[Collected data]
* * *

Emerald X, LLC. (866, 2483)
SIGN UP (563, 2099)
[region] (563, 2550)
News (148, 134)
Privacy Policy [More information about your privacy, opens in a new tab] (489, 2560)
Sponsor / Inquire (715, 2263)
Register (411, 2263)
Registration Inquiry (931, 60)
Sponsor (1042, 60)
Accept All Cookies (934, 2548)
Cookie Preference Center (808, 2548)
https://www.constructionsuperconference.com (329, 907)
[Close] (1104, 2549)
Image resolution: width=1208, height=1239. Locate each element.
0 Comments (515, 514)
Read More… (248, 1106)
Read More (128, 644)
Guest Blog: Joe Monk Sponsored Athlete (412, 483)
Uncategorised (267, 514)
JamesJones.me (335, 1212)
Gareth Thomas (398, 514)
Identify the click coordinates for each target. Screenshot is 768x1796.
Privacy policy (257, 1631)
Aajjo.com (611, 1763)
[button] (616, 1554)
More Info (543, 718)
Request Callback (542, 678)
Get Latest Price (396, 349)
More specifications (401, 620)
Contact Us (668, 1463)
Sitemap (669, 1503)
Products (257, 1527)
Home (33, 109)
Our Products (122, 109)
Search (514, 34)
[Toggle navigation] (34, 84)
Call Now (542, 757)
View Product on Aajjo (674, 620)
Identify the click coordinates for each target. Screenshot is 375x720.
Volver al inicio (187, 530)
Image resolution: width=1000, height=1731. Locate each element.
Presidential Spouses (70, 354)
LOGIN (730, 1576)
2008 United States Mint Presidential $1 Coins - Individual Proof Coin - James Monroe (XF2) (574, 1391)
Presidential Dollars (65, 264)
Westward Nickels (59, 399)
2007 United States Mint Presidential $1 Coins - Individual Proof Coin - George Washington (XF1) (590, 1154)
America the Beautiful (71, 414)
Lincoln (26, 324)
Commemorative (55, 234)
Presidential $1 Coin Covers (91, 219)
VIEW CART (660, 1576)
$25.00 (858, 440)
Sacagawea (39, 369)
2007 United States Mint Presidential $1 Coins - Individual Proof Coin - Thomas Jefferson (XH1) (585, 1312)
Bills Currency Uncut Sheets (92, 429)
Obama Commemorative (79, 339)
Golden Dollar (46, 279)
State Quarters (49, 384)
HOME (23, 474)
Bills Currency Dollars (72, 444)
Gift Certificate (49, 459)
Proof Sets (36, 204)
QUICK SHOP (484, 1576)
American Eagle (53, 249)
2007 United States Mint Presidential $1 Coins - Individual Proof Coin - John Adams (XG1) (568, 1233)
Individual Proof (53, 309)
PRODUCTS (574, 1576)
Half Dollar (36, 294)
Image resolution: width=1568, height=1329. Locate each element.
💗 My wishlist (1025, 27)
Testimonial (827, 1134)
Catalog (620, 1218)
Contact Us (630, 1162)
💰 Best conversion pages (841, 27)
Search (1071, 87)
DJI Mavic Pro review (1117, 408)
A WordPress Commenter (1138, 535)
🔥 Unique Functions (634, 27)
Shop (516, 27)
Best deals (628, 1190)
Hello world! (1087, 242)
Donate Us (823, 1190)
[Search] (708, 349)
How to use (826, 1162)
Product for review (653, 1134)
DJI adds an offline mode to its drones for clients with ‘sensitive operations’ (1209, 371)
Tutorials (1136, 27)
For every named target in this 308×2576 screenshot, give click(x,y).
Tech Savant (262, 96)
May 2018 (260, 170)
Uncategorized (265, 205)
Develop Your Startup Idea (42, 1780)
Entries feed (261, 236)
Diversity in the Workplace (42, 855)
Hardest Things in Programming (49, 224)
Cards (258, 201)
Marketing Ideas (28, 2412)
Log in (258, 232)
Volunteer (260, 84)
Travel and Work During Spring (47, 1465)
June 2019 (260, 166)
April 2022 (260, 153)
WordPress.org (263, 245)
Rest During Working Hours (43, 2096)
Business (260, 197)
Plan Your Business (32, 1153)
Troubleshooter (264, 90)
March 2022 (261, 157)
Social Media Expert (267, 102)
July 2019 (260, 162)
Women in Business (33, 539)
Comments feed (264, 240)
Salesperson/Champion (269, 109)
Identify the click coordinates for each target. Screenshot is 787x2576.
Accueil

* * *

> **Exercise description**
Scan the data above; copy every line where "height" appears.

> **Written solution**
Image resolution: width=1208, height=1239. Locate each element.
Image resolution: width=1000, height=1731. Locate each element.
Image resolution: width=1568, height=1329. Locate each element.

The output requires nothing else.